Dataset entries
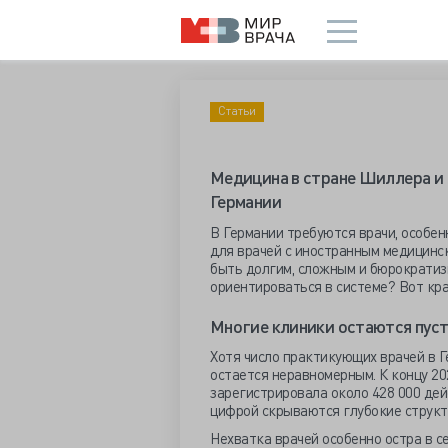
Статьи
Медицина в стране Шиллера и 
Германии
В Германии требуются врачи, особен
для врачей с иностранным медицинс
быть долгим, сложным и бюрократиз
ориентироваться в системе? Вот кра
Многие клиники остаются пус
Хотя число практикующих врачей в 
остается неравномерным. К концу 2
зарегистрировала около 428 000 де
цифрой скрываются глубокие структ
Нехватка врачей особенно остра в се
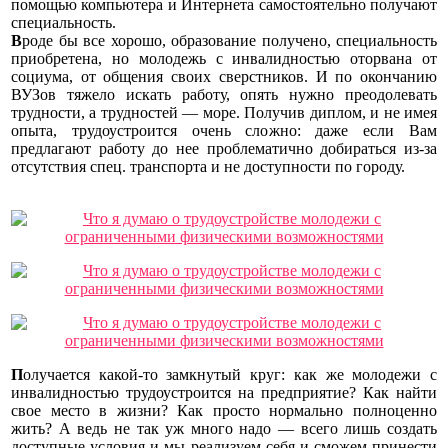
помощью компьютера и Интернета самостоятельно получают
специальность.
В
роде бы все хорошо,
образование получено, специальность
приобретена, но молодежь с инвалидностью оторвана от
социума, от общения своих сверстников. И по окончанию
ВУЗов тяжело искать работу, опять нужно преодолевать
трудности, а трудностей — море. Получив диплом, и не имея
опыта, трудоустроится очень сложно: даже если Вам
предлагают работу до нее проблематично добираться из-за
отсутствия спец. транспорта и не доступности по городу.
П
олучается какой-то замкнутый круг:
как же молодежи с
инвалидностью трудоустроится на предприятие? Как найти
свое место в жизни? Как просто нормально полноценно
жить? А ведь не так уж много надо — всего лишь создать
доступные условия и мы реализуем себя и сможем принести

# [Assignment]
With the images excluded, output every record verbatim.

# [Result of the exercise]
Статьи
Медицина в стране Шиллера и 
Германии
В Германии требуются врачи, особен
для врачей с иностранным медицинс
быть долгим, сложным и бюрократиз
ориентироваться в системе? Вот кра
Многие клиники остаются пус
Хотя число практикующих врачей в 
остается неравномерным. К концу 2
зарегистрировала около 428 000 де
цифрой скрываются глубокие структ
Нехватка врачей особенно остра в се
помощью компьютера и Интернета самостоятельно получают
специальность.
В
роде бы все хорошо,
образование получено, специальность
приобретена, но молодежь с инвалидностью оторвана от
социума, от общения своих сверстников. И по окончанию
ВУЗов тяжело искать работу, опять нужно преодолевать
трудности, а трудностей — море. Получив диплом, и не имея
опыта, трудоустроится очень сложно: даже если Вам
предлагают работу до нее проблематично добираться из-за
отсутствия спец. транспорта и не доступности по городу.
П
олучается какой-то замкнутый круг:
как же молодежи с
инвалидностью трудоустроится на предприятие? Как найти
свое место в жизни? Как просто нормально полноценно
жить? А ведь не так уж много надо — всего лишь создать
доступные условия и мы реализуем себя и сможем принести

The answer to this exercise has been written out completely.